**EXERCISE DETAILS**. The answer must be every line below that holds the word "Masjid".

Extracted records:
■ ■ ■ ■

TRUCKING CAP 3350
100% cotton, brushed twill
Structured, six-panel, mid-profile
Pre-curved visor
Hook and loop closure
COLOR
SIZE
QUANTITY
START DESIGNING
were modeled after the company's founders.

■ ■ ■ ■

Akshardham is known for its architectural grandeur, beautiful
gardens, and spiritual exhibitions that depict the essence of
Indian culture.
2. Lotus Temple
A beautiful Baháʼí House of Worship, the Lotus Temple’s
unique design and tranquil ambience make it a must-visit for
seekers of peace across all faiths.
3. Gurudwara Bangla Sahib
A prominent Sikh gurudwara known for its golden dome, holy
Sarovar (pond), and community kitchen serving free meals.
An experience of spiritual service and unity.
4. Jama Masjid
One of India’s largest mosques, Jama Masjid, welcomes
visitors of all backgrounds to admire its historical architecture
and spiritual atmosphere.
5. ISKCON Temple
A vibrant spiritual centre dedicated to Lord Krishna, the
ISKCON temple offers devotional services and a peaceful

■ ■ ■ ■

**YOUR RESPONSE**.
4. Jama Masjid
One of India’s largest mosques, Jama Masjid, welcomes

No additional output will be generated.